Source material:
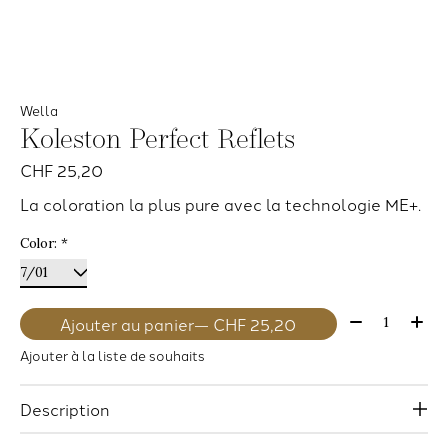
Wella
Koleston Perfect Reflets
CHF 25,20
La coloration la plus pure avec la technologie ME+.
Color:
*
Quantité:
Ajouter au panier
— CHF 25,20
Ajouter à la liste de souhaits
Description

Work item:
The answer should be nothing but the number of lines in this data that include "Ajouter".

Solution:
2